# Lr Classic v9 Breaks Third-Party Export Plugins



## James Clay (Nov 7, 2019)

Hi all, haven’t seen mention of it here but thought i would draw attention to it in case anyone else relies on third party export plugins (e.g. LRTimelapse).

Adobe have introduced a bug in the Lr 9 export process which breaks third party plugin exports. The export process ignores any settings specified by the third party export plugin such as file type, resizing or bit depth and instead exports with default settings.

For example, choosing LRTimelapse tiff export, a highly compressed jpg image (with tiff file extension) is created. If a resizing is specified, no resizing occurs.

Same is true for LRTimelapse jpg exports. When exporting using the plugin, a highly compressed jpg file is produced. If you had specified resizing such as to 4K dimensions, no resizing occurs and the file is exported at native dimension.

Gunther Wegner the developer of LRTimelapse has confirmed it’s an Lr 9 bug and logged with adobe. There are other 3rd party export plugin authors reporting the behaviour too.

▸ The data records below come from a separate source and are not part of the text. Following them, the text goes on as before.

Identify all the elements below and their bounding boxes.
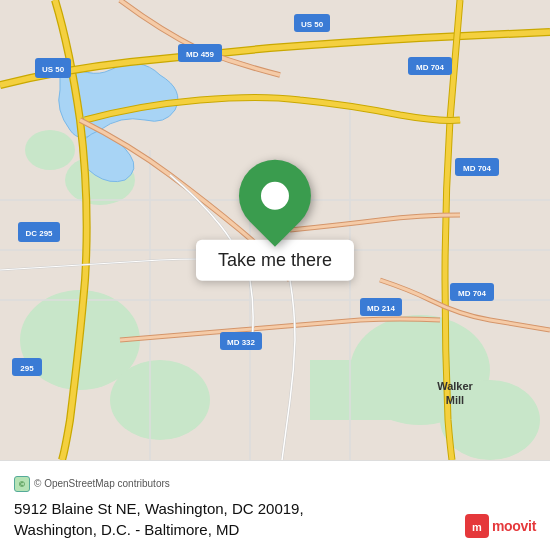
map-marker-inner bbox=[261, 182, 289, 210]
address-line2: Washington, D.C. - Baltimore, MD bbox=[14, 521, 239, 538]
svg-text:MD 214: MD 214 bbox=[367, 304, 396, 313]
svg-text:Mill: Mill bbox=[446, 394, 464, 406]
bottom-bar: © © OpenStreetMap contributors 5912 Blai… bbox=[0, 460, 550, 550]
moovit-icon: m bbox=[465, 514, 489, 538]
svg-point-2 bbox=[110, 360, 210, 440]
svg-text:295: 295 bbox=[20, 364, 34, 373]
osm-attribution-text: © OpenStreetMap contributors bbox=[34, 478, 170, 489]
osm-logo: © bbox=[14, 476, 30, 492]
map-container: US 50 DC 295 295 MD 459 US 50 MD 704 MD … bbox=[0, 0, 550, 460]
svg-text:US 50: US 50 bbox=[42, 65, 65, 74]
svg-text:MD 704: MD 704 bbox=[463, 164, 492, 173]
address-line: 5912 Blaine St NE, Washington, DC 20019,… bbox=[14, 498, 536, 540]
svg-text:MD 459: MD 459 bbox=[186, 50, 215, 59]
svg-text:m: m bbox=[472, 521, 482, 533]
svg-point-4 bbox=[440, 380, 540, 460]
moovit-logo: m moovit bbox=[465, 514, 536, 538]
osm-attribution: © © OpenStreetMap contributors bbox=[14, 476, 536, 492]
svg-point-7 bbox=[25, 130, 75, 170]
svg-text:MD 332: MD 332 bbox=[227, 338, 256, 347]
moovit-brand-text: moovit bbox=[492, 518, 536, 534]
svg-text:US 50: US 50 bbox=[301, 20, 324, 29]
marker-button-wrapper: Take me there bbox=[196, 160, 354, 281]
svg-text:MD 704: MD 704 bbox=[416, 63, 445, 72]
svg-text:Walker: Walker bbox=[437, 380, 473, 392]
svg-text:DC 295: DC 295 bbox=[25, 229, 53, 238]
svg-text:MD 704: MD 704 bbox=[458, 289, 487, 298]
map-marker bbox=[224, 145, 326, 247]
address-line1: 5912 Blaine St NE, Washington, DC 20019, bbox=[14, 500, 304, 517]
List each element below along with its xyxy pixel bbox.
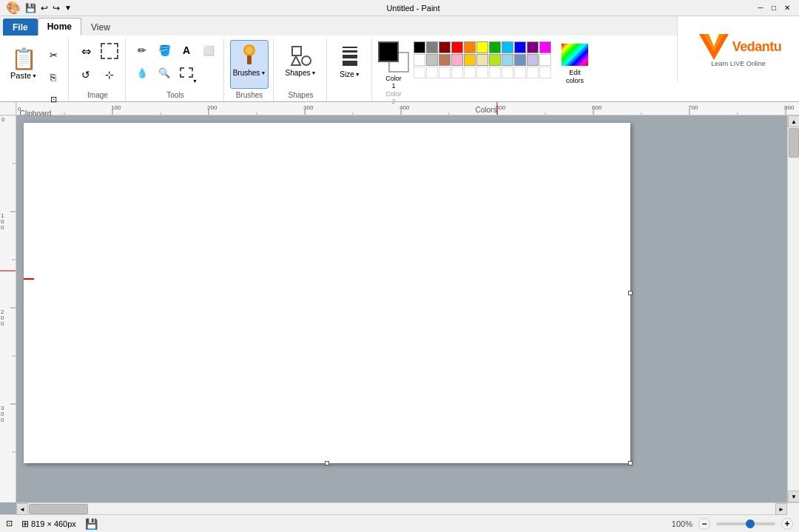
scroll-thumb-v[interactable]: [789, 128, 799, 158]
palette-cell[interactable]: [489, 41, 501, 53]
cut-button[interactable]: ✂: [43, 44, 64, 65]
paste-button[interactable]: 📋 Paste ▼: [7, 40, 40, 87]
ruler-horizontal-row: 0 100 200 300 400 500 600 700 800: [0, 102, 799, 115]
text-button[interactable]: A: [176, 40, 197, 61]
palette-cell[interactable]: [476, 41, 488, 53]
scroll-thumb-h[interactable]: [29, 504, 88, 514]
palette-cell[interactable]: [414, 67, 425, 78]
color1-swatch[interactable]: [378, 41, 399, 62]
quick-save[interactable]: 💾: [25, 3, 36, 13]
svg-rect-5: [292, 47, 301, 55]
tab-home[interactable]: Home: [38, 18, 81, 36]
palette-cell[interactable]: [502, 54, 513, 66]
palette-cell[interactable]: [439, 41, 451, 53]
crop-button[interactable]: ⊹: [98, 64, 121, 86]
palette-cell[interactable]: [527, 54, 539, 66]
size-label: Size: [340, 70, 354, 78]
scroll-up-button[interactable]: ▲: [788, 115, 799, 127]
palette-cell[interactable]: [502, 41, 513, 53]
shapes-button[interactable]: Shapes ▼: [281, 40, 321, 89]
palette-cell[interactable]: [426, 67, 438, 78]
scroll-right-button[interactable]: ►: [775, 503, 787, 515]
palette-cell[interactable]: [476, 67, 488, 78]
palette-cell[interactable]: [539, 41, 551, 53]
palette-cell[interactable]: [539, 67, 551, 78]
tab-file[interactable]: File: [3, 18, 38, 36]
quick-redo[interactable]: ↪: [53, 3, 60, 13]
fill-button[interactable]: 🪣: [154, 40, 175, 61]
scrollbar-vertical[interactable]: ▲ ▼: [787, 115, 799, 502]
ribbon-group-brushes: Brushes ▼ Brushes: [226, 38, 274, 101]
status-right: 100% − +: [672, 518, 793, 530]
svg-text:0: 0: [1, 320, 4, 327]
eraser-button[interactable]: ⬜: [198, 40, 219, 61]
canvas-scroll-area[interactable]: [16, 115, 787, 502]
ribbon-group-tools: ✏ 🪣 A ⬜ 💧 🔍 ▼: [127, 38, 224, 101]
palette-cell[interactable]: [514, 41, 526, 53]
palette-cell[interactable]: [539, 54, 551, 66]
save-status[interactable]: 💾: [85, 518, 98, 530]
paste-label: Paste: [10, 71, 31, 80]
select-image-button[interactable]: [98, 40, 121, 62]
palette-cell[interactable]: [426, 41, 438, 53]
zoom-in-button[interactable]: +: [781, 518, 793, 530]
ribbon-group-image: ⇔ ↺ ⊹ Image: [70, 38, 126, 101]
svg-text:200: 200: [207, 104, 218, 111]
palette-cell[interactable]: [527, 41, 539, 53]
scrollbar-horizontal[interactable]: ◄ ►: [16, 502, 799, 514]
select-button[interactable]: ▼: [176, 62, 197, 83]
palette-cell[interactable]: [514, 54, 526, 66]
svg-marker-7: [291, 56, 300, 65]
palette-cell[interactable]: [464, 67, 476, 78]
palette-cell[interactable]: [451, 67, 463, 78]
tab-view[interactable]: View: [81, 18, 120, 36]
svg-text:400: 400: [400, 104, 410, 111]
palette-cell[interactable]: [489, 67, 501, 78]
color-picker-button[interactable]: 💧: [132, 62, 152, 83]
palette-cell[interactable]: [426, 54, 438, 66]
resize-button[interactable]: ⇔: [75, 40, 97, 62]
scroll-down-button[interactable]: ▼: [788, 491, 799, 502]
selection-icon: ⊡: [6, 519, 13, 528]
pencil-button[interactable]: ✏: [132, 40, 152, 61]
palette-cell[interactable]: [464, 41, 476, 53]
scroll-left-button[interactable]: ◄: [16, 503, 28, 515]
quick-undo[interactable]: ↩: [41, 3, 48, 13]
palette-cell[interactable]: [502, 67, 513, 78]
paint-canvas[interactable]: [24, 123, 630, 463]
dimensions-icon: ⊞: [21, 519, 29, 529]
rotate-button[interactable]: ↺: [75, 64, 97, 86]
palette-cell[interactable]: [439, 54, 451, 66]
palette-cell[interactable]: [476, 54, 488, 66]
zoom-out-button[interactable]: −: [698, 518, 710, 530]
palette-cell[interactable]: [414, 41, 425, 53]
size-button[interactable]: Size ▼: [333, 40, 367, 89]
resize-handle-br[interactable]: [628, 461, 633, 465]
selection-tool-status[interactable]: ⊡: [6, 519, 13, 528]
crop-icon: ⊹: [105, 69, 114, 81]
resize-handle-bm[interactable]: [325, 461, 329, 465]
brushes-button[interactable]: Brushes ▼: [230, 40, 269, 89]
quick-custom[interactable]: ▼: [64, 4, 72, 12]
palette-cell[interactable]: [489, 54, 501, 66]
svg-point-6: [302, 56, 311, 65]
status-bar: ⊡ ⊞ 819 × 460px 💾 100% − +: [0, 514, 799, 532]
minimize-button[interactable]: ─: [755, 2, 766, 14]
text-icon: A: [183, 44, 190, 56]
palette-cell[interactable]: [451, 54, 463, 66]
palette-cell[interactable]: [414, 54, 425, 66]
copy-button[interactable]: ⎘: [43, 67, 64, 87]
zoom-slider[interactable]: [716, 522, 775, 525]
palette-cell[interactable]: [451, 41, 463, 53]
palette-cell[interactable]: [439, 67, 451, 78]
palette-cell[interactable]: [514, 67, 526, 78]
magnify-button[interactable]: 🔍: [154, 62, 175, 83]
palette-cell[interactable]: [464, 54, 476, 66]
maximize-button[interactable]: □: [768, 2, 780, 14]
close-button[interactable]: ✕: [781, 2, 793, 14]
resize-handle-mr[interactable]: [628, 291, 633, 295]
ribbon-group-colors: Color1 Color2: [374, 38, 599, 101]
edit-colors-button[interactable]: Editcolors: [556, 40, 594, 89]
palette-cell[interactable]: [527, 67, 539, 78]
save-icon: 💾: [85, 518, 98, 530]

There is a temporary work around if you have already upgrade to Lr 9, but anyone using Lightroom for a timelapse workflow involving LRTimelapse would probably be best to stick with Lr 8.4.1 until the bug is resolved.

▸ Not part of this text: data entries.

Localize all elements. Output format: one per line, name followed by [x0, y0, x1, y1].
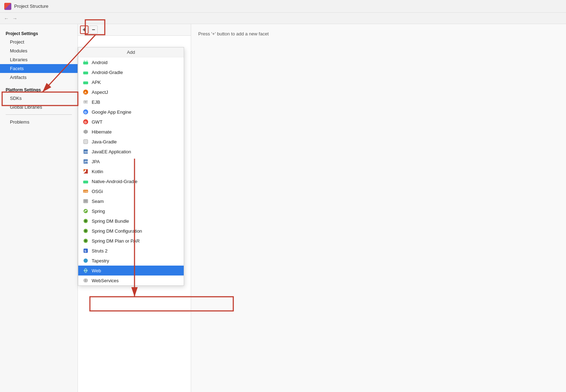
dropdown-item-spring-dm-bundle-label: Spring DM Bundle — [92, 218, 129, 224]
window-title: Project Structure — [14, 4, 48, 9]
dropdown-item-aspectj[interactable]: A AspectJ — [78, 87, 184, 97]
dropdown-item-gwt[interactable]: G GWT — [78, 117, 184, 127]
dropdown-item-hibernate-label: Hibernate — [92, 129, 112, 135]
svg-rect-0 — [83, 62, 88, 64]
dropdown-item-javaee[interactable]: JEE JavaEE Application — [78, 147, 184, 157]
dropdown-item-jpa-label: JPA — [92, 159, 100, 164]
javaee-icon: JEE — [82, 148, 89, 155]
add-facet-dropdown: Add Android Android-Gradle — [78, 47, 184, 286]
dropdown-item-seam-label: Seam — [92, 199, 104, 204]
sidebar-item-global-libraries[interactable]: Global Libraries — [0, 103, 78, 112]
project-settings-label: Project Settings — [0, 28, 78, 38]
dropdown-item-spring-dm-bundle[interactable]: Spring DM Bundle — [78, 216, 184, 226]
svg-point-29 — [84, 209, 88, 213]
svg-point-1 — [84, 61, 85, 62]
dropdown-item-hibernate[interactable]: Hibernate — [78, 127, 184, 137]
dropdown-item-native-android[interactable]: Native-Android-Gradle — [78, 176, 184, 186]
app-icon — [4, 3, 11, 10]
svg-text:JEE: JEE — [84, 151, 88, 153]
dropdown-item-osgi-label: OSGi — [92, 189, 103, 194]
dropdown-item-struts2[interactable]: S Struts 2 — [78, 246, 184, 256]
dropdown-item-spring-dm-plan[interactable]: Spring DM Plan or PAR — [78, 236, 184, 246]
dropdown-item-aspectj-label: AspectJ — [92, 90, 108, 95]
svg-point-31 — [85, 220, 87, 222]
dropdown-item-apk[interactable]: APK — [78, 77, 184, 87]
dropdown-item-struts2-label: Struts 2 — [92, 248, 108, 254]
spring-icon — [82, 208, 89, 214]
dropdown-item-java-gradle[interactable]: Java-Gradle — [78, 137, 184, 147]
dropdown-item-android[interactable]: Android — [78, 57, 184, 67]
facets-toolbar: + − — [78, 24, 191, 36]
apk-icon — [82, 79, 89, 85]
native-android-icon — [82, 178, 89, 184]
aspectj-icon: A — [82, 89, 89, 95]
svg-rect-16 — [84, 140, 88, 144]
dropdown-item-spring[interactable]: Spring — [78, 206, 184, 216]
remove-facet-button[interactable]: − — [89, 25, 98, 34]
dropdown-item-ejb[interactable]: EJB EJB — [78, 97, 184, 107]
dropdown-item-tapestry[interactable]: Tapestry — [78, 256, 184, 266]
sidebar-item-modules[interactable]: Modules — [0, 46, 78, 55]
gae-icon: G — [82, 109, 89, 115]
svg-text:EJB: EJB — [84, 101, 88, 103]
sidebar-item-project[interactable]: Project — [0, 38, 78, 46]
sidebar-item-problems[interactable]: Problems — [0, 118, 78, 126]
svg-line-3 — [84, 60, 85, 61]
ejb-icon: EJB — [82, 99, 89, 105]
svg-point-38 — [84, 259, 88, 263]
struts2-icon: S — [82, 248, 89, 254]
webservices-icon — [82, 277, 89, 284]
dropdown-item-spring-dm-config-label: Spring DM Configuration — [92, 228, 142, 234]
sidebar-item-libraries[interactable]: Libraries — [0, 55, 78, 64]
add-facet-button[interactable]: + — [80, 25, 88, 34]
svg-text:OSGi: OSGi — [84, 190, 88, 193]
facets-panel-inner: Add Android Android-Gradle — [78, 36, 191, 392]
svg-line-4 — [87, 60, 87, 61]
jpa-icon: JPA — [82, 158, 89, 165]
sidebar: Project Settings Project Modules Librari… — [0, 24, 78, 392]
svg-marker-15 — [84, 130, 88, 134]
dropdown-item-kotlin[interactable]: Kotlin — [78, 166, 184, 176]
dropdown-item-google-app-engine[interactable]: G Google App Engine — [78, 107, 184, 117]
dropdown-item-osgi[interactable]: OSGi OSGi — [78, 186, 184, 196]
seam-icon — [82, 198, 89, 204]
dropdown-item-android-gradle-label: Android-Gradle — [92, 70, 123, 75]
hibernate-icon — [82, 129, 89, 135]
android-icon — [82, 59, 89, 66]
svg-rect-6 — [83, 81, 88, 84]
sidebar-item-artifacts[interactable]: Artifacts — [0, 73, 78, 82]
svg-rect-5 — [83, 72, 88, 74]
dropdown-item-web[interactable]: Web — [78, 266, 184, 275]
spring-dm-config-icon — [82, 228, 89, 234]
dropdown-item-android-gradle[interactable]: Android-Gradle — [78, 67, 184, 77]
dropdown-item-kotlin-label: Kotlin — [92, 169, 103, 174]
svg-point-33 — [85, 230, 87, 232]
platform-settings-label: Platform Settings — [0, 85, 78, 94]
svg-text:JPA: JPA — [84, 160, 88, 163]
spring-dm-bundle-icon — [82, 218, 89, 224]
dropdown-item-spring-dm-config[interactable]: Spring DM Configuration — [78, 226, 184, 236]
forward-button[interactable]: → — [11, 15, 18, 22]
main-content: Press '+' button to add a new facet — [191, 24, 566, 392]
dropdown-item-tapestry-label: Tapestry — [92, 258, 109, 263]
dropdown-item-web-label: Web — [92, 268, 101, 273]
back-button[interactable]: ← — [3, 15, 10, 22]
dropdown-item-webservices[interactable]: WebServices — [78, 275, 184, 285]
dropdown-item-spring-label: Spring — [92, 209, 105, 214]
svg-text:G: G — [84, 110, 87, 114]
kotlin-icon — [82, 168, 89, 175]
dropdown-item-webservices-label: WebServices — [92, 278, 119, 283]
svg-text:G: G — [84, 120, 87, 124]
web-icon — [82, 267, 89, 274]
dropdown-item-jpa[interactable]: JPA JPA — [78, 157, 184, 166]
dropdown-item-gae-label: Google App Engine — [92, 109, 131, 115]
sidebar-item-sdks[interactable]: SDKs — [0, 94, 78, 103]
main-layout: ← → Project Settings Project Modules Lib… — [0, 13, 566, 392]
sidebar-item-facets[interactable]: Facets — [0, 64, 78, 73]
dropdown-item-javaee-label: JavaEE Application — [92, 149, 131, 154]
nav-bar: ← → — [0, 13, 566, 24]
content-area: Project Settings Project Modules Librari… — [0, 24, 566, 392]
svg-point-35 — [85, 240, 87, 242]
dropdown-item-java-gradle-label: Java-Gradle — [92, 139, 117, 144]
dropdown-item-seam[interactable]: Seam — [78, 196, 184, 206]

The bug is described in more detail over on the LRTimelapse Forums Here if anyone here is working with Timelapse photography along with a temporary workaround if you have already upgraded to Lr9 and can’t roll back.


----------



## Victoria Bampton (Nov 7, 2019)

Thanks for letting us know James. We've confirmed that it's got through to the right engineers and they're actively investigating.


----------



## James Clay (Nov 7, 2019)

Cheers Victoria, good to know Adobe are aware of it and on the case.


----------



## Califdan (Nov 7, 2019)

Does this affect just the plugin mention or is it a problem with pretty much all export type plugins?   Same question about plugins that need to create a file such as Nik Collection,  Aurora, Etc.?


----------



## Linwood Ferguson (Nov 7, 2019)

As a data point I have found no issue so far with the Smugmug plugin, which is an export via publishing plugin.


----------



## James Clay (Nov 7, 2019)

From my side, I have only been able to test the LRTimelapse export plugin, posting my findings to the LRT thread I linked above.  From what I have read it has the potential to affect other 3rd party plugins but have not been able to test as I don't use any others and have not had the NIK collection for many years. 

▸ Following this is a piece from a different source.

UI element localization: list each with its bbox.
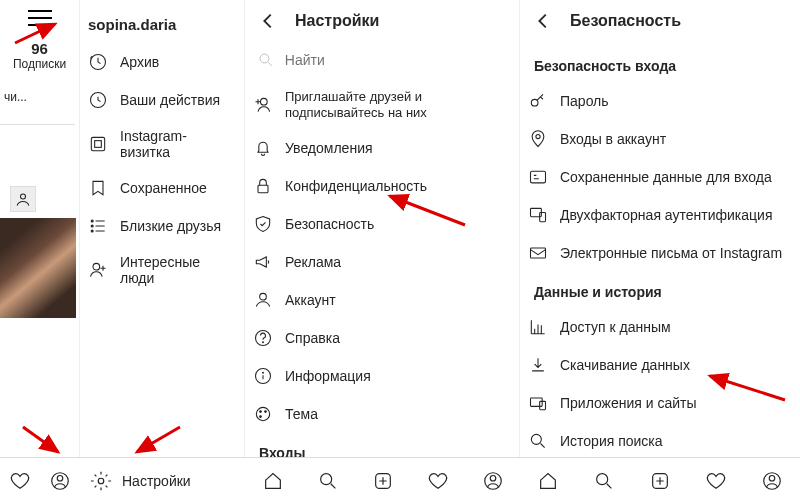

I guess it may depend on how the plugins implement the export within the SDK. There are two reports here (one of which is Gunther's posting)


----------



## PhilBurton (Nov 8, 2019)

Victoria Bampton said:


> Thanks for letting us know James. We've confirmed that it's got through to the right engineers and they're actively investigating.


Which means a 9.0.1 release sooner or later.

phil


----------



## clee01l (Nov 8, 2019)

PhilBurton said:


> Which means a 9.0.1 release sooner or later.
> 
> phil


I would not expect anything for at least 30 days after 9.0 release.   And then I would expect to see a 9.1 as x.x.1 releases are usually something released quickly to put out a fire.   I see nothing in 9.0 that is a show stopper.


----------



## KeithS (Nov 8, 2019)

I don't know if it works the same as in Photoshop, but when I updated the Photographer's Plan, in Photoshop, my older Topaz filters were still there (and still work), my older Nik filters were still there (but will require me to reactivate each plugin with its own unique number), but my Redfield plugins were not there.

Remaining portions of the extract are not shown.